Justice Neil Gorsuch, a Trump appointee, made the point with unusual directness. “For those who think it important for the Nation to impose more tariffs, I understand that today’s decision will be disappointing. All I can offer them is that most major decisions affecting the rights and responsibilities of the American people are funneled through the legislative process for a reason.” He then went on to reinforce a point No Labels has always believed: “The deliberative nature of the legislative process was the whole point of its design. Through that process, the Nation can tap the combined wisdom of the people’s elected representatives, not just that of one faction or man.”

A Trump appointee, writing for a majority that included the three liberal justices, defending the role of Congress against executive overreach. That is the system working as designed.

This afternoon, a second reminder arrived, this one from Capitol Hill.

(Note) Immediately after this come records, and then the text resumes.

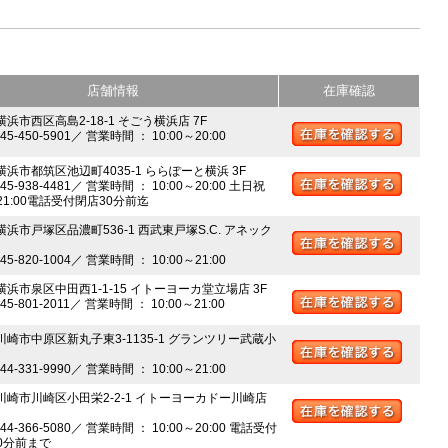
店舗情報
在庫確認
横浜市西区高島2-18-1 そごう横浜店 7F
045-450-5901／ 営業時間 ： 10:00～20:00
 横浜市都筑区池辺町4035-1 ららぽーと横浜 3F
045-938-4481／ 営業時間 ： 10:00～20:00 土日祝
～21:00電話受付閉店30分前迄
横浜市戸塚区品濃町536-1 西武東戸塚S.C. アネック
045-820-1004／ 営業時間 ： 10:00～21:00
 横浜市泉区中田西1-1-15 イトーヨーカ堂立場店 3F
045-801-2011／ 営業時間 ： 10:00～21:00
 川崎市中原区新丸子東3-1135-1 グランツリー武蔵小
044-331-9990／ 営業時間 ： 10:00～21:00
 川崎市川崎区小田栄2-2-1 イトーヨーカドー川崎店
044-366-5080／ 営業時間 ： 10:00～20:00 電話受付
0分前まで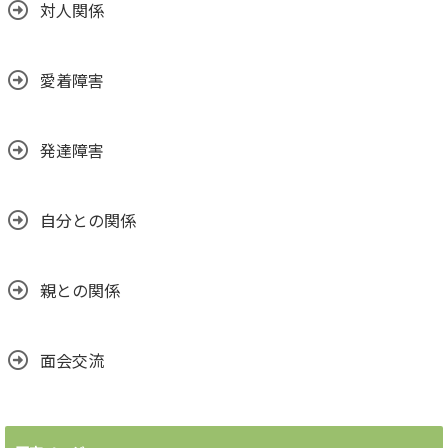
対人関係
愛着障害
発達障害
自分との関係
親との関係
面会交流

As the U.S. military masses two carrier strike groups in the Middle East and President Trump’s self-imposed 10-day Iran deadline ticks down, Reps. Ro Khanna (D-CA) and Thomas Massie (R-KY) announced plans to force a House floor vote on a War Powers Resolution that would block any military action against Iran without prior congressional authorization.

Into that moment stepped Reps. Josh Gottheimer (D-NJ) and Mike Lawler (R-NY), with a bipartisan statement that said what needs to be said: “We respect and defend Congress’s constitutional role in matters of war. Oversight and debate are absolutely vital.” And then they identified what serious oversight actually looks like — not a discharge motion and a politicized vote on a war powers resolution, but a demand that the administration brief the appropriate committees fully and promptly on any planned military action, in compliance with the law that already exists.

That distinction matters. The War Powers Resolution became law in 1973, passed over President Nixon’s veto, to reassert congressional authority over military commitments. In the more than 50 years since, it has never once halted a military operation.

Presidents from both parties have argued the law either does not apply or is unconstitutional. Congress has almost never forced the issue. In the 21st century, a War Powers resolution has passed at least one chamber five times. None became law. The Khanna-Massie motion would need 218 signatures to succeed — a very high bar in a chamber where many members have already signaled their opposition.

The Gottheimer-Lawler approach is the right one, for the same reason Gorsuch’s concurrence is the right one. The answer to executive overreach is not a political stunt that history tells you will fail. It is using the constitutional tools Congress already possesses — demanding briefings, insisting on transparency, and holding the administration to its existing reporting requirements. That is what the framers designed. That is what accountability looks like when it is serious rather than performative.

Today, two institutions reminded us of that.